Asynchronous Data Sampling, Double Edge Triggered Flip-Flop, Clock Gating


Power consumption is becoming an crucial factor in digital designs. For a digital system, the power spent on the clock-tree and the storage element is a major source of power consumption. The Clock system accounts for 30% to 60% of the total power dissipation. As a result, deducing the power consumed by storage elements such as flip-flops and clock system will have a deep impact on the total power consumption. One effective and efficient approach is Double edge triggered flip flop (DETFF).Dual edge clocking requires Dual Edge-Triggered Storage Elements (DETSE), capable of capturing data on both rising and falling edge of the clock. Main advantage of DETSE is their operation at half the frequency of the conventional single-edge clocking, while obtaining the same data throughput.
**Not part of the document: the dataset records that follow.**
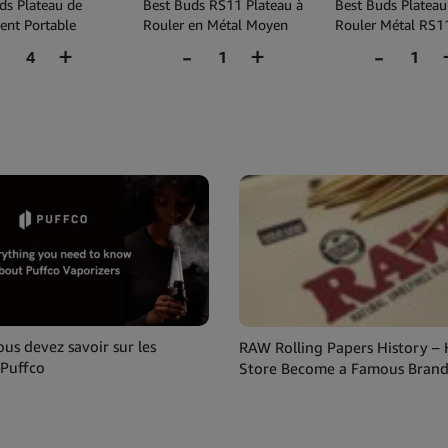
ds Plateau de
Best Buds RS11 Plateau à
Best Buds Plateau
nt Portable
Rouler en Métal Moyen
Rouler Métal RS11
s Abstraites
17x28cm
(14x18cm)
us devez savoir sur les
RAW Rolling Papers History –
 Puffco
Store Become a Famous Bran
The second technique is Clock-gating for a large digital system, clock-gating technique is used to reduce the power consumed on idle circuitry in the design. The DETFF and clock gating combined together to further reduce dynamic power but it introduces the asynchronous data sampling problem between the clock edges at the output side it creates the data miss-communication error. This paper deals with the design of shift register with DETFF various clock gated DETFF proposed to analyze the sampling problem


A. Double Edge Triggered Half-Static Clock-Gated D Flip-Flop:
The Double Edge triggered half Static Clock Gated D-type Flip-Flop (DHSCGFF) design[1] ,which consists of two identical dynamic master latches and a half-static slave latch. Compared with the SET implementation[2], this DHSCGFF consists of an additional master latch in parallel to the original master latch. Unlike Yu's circuit[3], the proposed circuit does not swap the use of master and slave latches in alternative clock phases to avoid the problem of coupling the half-static latch directly to the input data path. Instead, these two master latches are triggered in alternative clock edges, which are controlled by two complementary signals C and Cbar..
A half-static slave latch stores the data from each master latch in alternative clock phases. The clock-gating circuit compares D with Q and outputs a logic "HIGH" at R to turn transistor M2 off when D = Q. This configuration suppresses the control signal C by deactivating the inverter chain. The core of the flip-flop is edge-triggered by C and Cbar so that it does not require the use of any pulse generator to generate a pulse-like transparent window within the flip-flop. The pass transistor logic simplifies the circuit and reduces the internal power dissipation.The circuit complexity and transistor count of the DHSCGFF is reduced by using pass transistor based clock-gating circuit, dynamic master latches and half-static slave latch, and thus reduces the total power dissipation. In contrast to other Latch-Mux double edge-triggered flip-flops that place a logic keeper at Node X2 to floating nodes (as well as the corresponding Node X1 in upper path), Tam’s design added switches MB1 and MB2 into the latch that intentionally isolate Nodes X1 and X2.
For transitions on D input that occur during global clock CLK=0, an asynchronous pulse is generated on internal clock. Then before switch MA2 turns OFF, there is only a very short amount of time for Node X0 to charge or discharge. If the value of X0 is strong enough to flip the nodes to the output, then an asynchronous transition will appear at the output. Otherwise, if the first trigger of the lower path has not successfully passed the input D to the output, then the upper path serves as a backup that will be triggered at the next falling edge of internal clock C.
C. Methodologies To Remove Asynchronous Data Sampling:
By adjusting the transistor sizes around Node X2 , there are multiple sets of transistor sizing that can cause the asynchronous data sampling to fully appear (i.e., show both cases), partially appear (i.e., only one case is observed) or be hidden. The condition that makes the asynchronous transition appear depen upon whether the voltage of Node X3 reaches the critical value to flip the output.
The circuit’s parameters such as transistor size are modified to eliminate Asynchronous Data Sampling.
1. Balanced sized—the circuit produces similar rise and fall time, but one asynchronous transition appears in result.
2. Modified I—this circuit demonstrates that both possible asynchronous transitions can appear.
3. Modified II—the circuit demonstrates that both possible asynchronous transitions are removed.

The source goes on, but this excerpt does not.